Without sales tax, five-year capital plan for Manatee County School District looks bleak
Without the extension of the half-cent sales tax, the five-year capital work plan for the Manatee County School board looks bleak, and even with the extension, the plan isn’t perfect.
As part of the 2016-17 budget process, the Manatee County School Board held a workshop on Tuesday and heard a few different scenarios from chief financial officer Rebecca Roberts about what the district’s capital budget will look like with and without an extension of the half-cent sales tax.
“What you want to do and what you have the money to do isn’t the same,” board member Bob Gause said. “Staff is trying to give us good advice and good direction and we have very limited funds.”
Before the board adopts the final 2016-17 budget on Sept. 6, members have been holding workshops to hear more detailed plans, including the planned next five years of capital spending.
The first of the three scenarios for the next five years Roberts presented included revenue of $426,962,827 and expenditures of $319,144,897. That only includes the capital work that absolutely needs to be done, Roberts told the board, and would include repairing heating, ventilation and air conditioning systems instead of replacing them when they need to be replaced. The first scenario does not include the half-cent sales tax being extended.
The second scenario presented, which also doesn’t include the half-cent sales tax, includes all the work that Roberts said needs to get done in the next five years. The revenue in the second scenario totaled $426,962,827 and included expenditures of $589,486,390, creating a deficit of $162,523,563.
“We don’t have the funding currently to do those things. We’d love to do those things if we receive the appropriate funding,” Roberts said.
The final scenario Roberts presented included the half-cent sales tax being approved by voters and continuing for another 15 years.
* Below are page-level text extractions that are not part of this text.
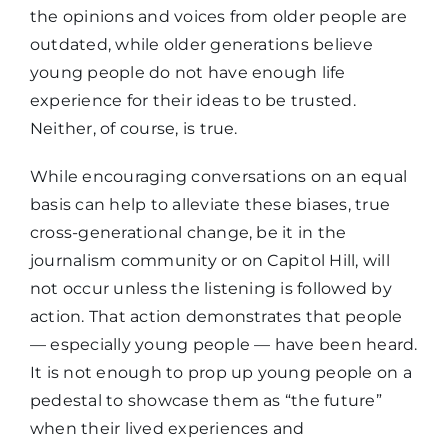
the opinions and voices from older people are
outdated, while older generations believe
young people do not have enough life
experience for their ideas to be trusted.
Neither, of course, is true.
While encouraging conversations on an equal
basis can help to alleviate these biases, true
cross-generational change, be it in the
journalism community or on Capitol Hill, will
not occur unless the listening is followed by
action. That action demonstrates that people
— especially young people — have been heard.
It is not enough to prop up young people on a
pedestal to showcase them as “the future”
when their lived experiences and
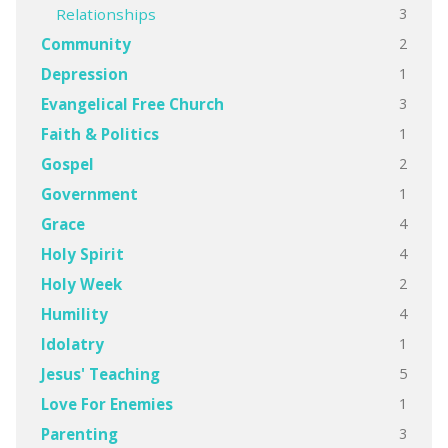
3
Relationships
2
Community
1
Depression
3
Evangelical Free Church
1
Faith & Politics
2
Gospel
1
Government
4
Grace
4
Holy Spirit
2
Holy Week
4
Humility
1
Idolatry
5
Jesus' Teaching
1
Love For Enemies
3
Parenting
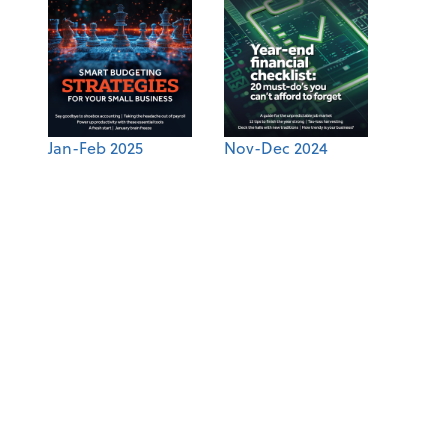
Jan-Feb 2025
Nov-Dec 2024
For the five-year period, with the extension of the half-cent sales tax, the revenue jumps to $548,782,908, and the expenditures remain the same as the second scenario at $589,486,390.
Even extending the half-cent sales tax leaves a $40,703,482 deficit in the five-year plan, which means the board may have to decide on some type of debt to finance the projects the district wants to pursue in the future.
“We will still be slightly short. If we extend this out the 10 years, we would catch up to ourselves,” Roberts said.
Although Roberts said the board may have issue some type of debt, board Vice Chairman Charlie Kennedy said that he hoped the district would be able to return to a “pay-as-you-go” method, although Kennedy said he understood the district would probably need to issue bonds to build a new high school and at least a new elementary school. The new schools are part of a long-term plan to help the district deal with increased growth.
Superintendent Diana Greene couldn’t directly say whether the district would be able to return to that method, because it’s difficult to predict how the county will continue to grow. Greene said district staff members monitor new growth constantly. Greene’s initial plan included bonding about $100 million.
“The goal is to try to from that point on to do ‘pay as you go,’” Greene said. “If communities start popping up, the students have to go somewhere. If our growth is staying where it is today, we believe just that amount of bonding and saving up to pay as you go should get us through. But if it does not, we’ll have to come back.”
At the last meeting, Kennedy had asked the board revisit the schedule for collecting impact fees, initially saying he wanted to change the schedule and begin collecting 100 percent of impact fees immediately, but on Tuesday, the board took no action on the item.
That means the collection schedule will stand, with the district receiving 50 percent of the maximum allowable amount of impact fees the first year, 75 percent in the second year and reaching the 100 percent collection rate in the third year of reimplementation.